(Requirement) Would you please restate all of the entries exactly, apart from the pictures?

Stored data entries
+ + +
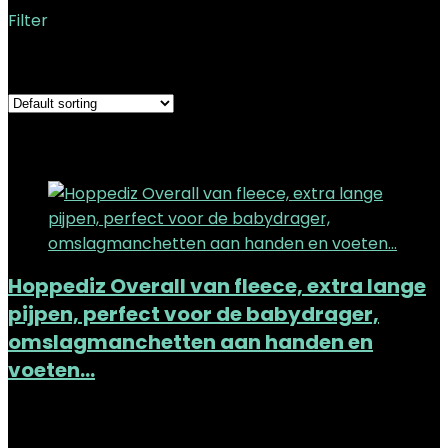
Filter
Showing the single result
Added to wishlist
Removed from wishlist
0
Add to compare
Hoppediz Overall van fleece, extra lange
pijpen, perfect voor de babydrager,
omslagmanchetten aan handen en
voeten…
Added to wishlist
Removed from wishlist
0
Add to compare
+ + +
(The answer)
Filter
Showing the single result
Added to wishlist
Removed from wishlist
0
Add to compare
Hoppediz Overall van fleece, extra lange
pijpen, perfect voor de babydrager,
omslagmanchetten aan handen en
voeten…
Added to wishlist
Removed from wishlist
0
Add to compare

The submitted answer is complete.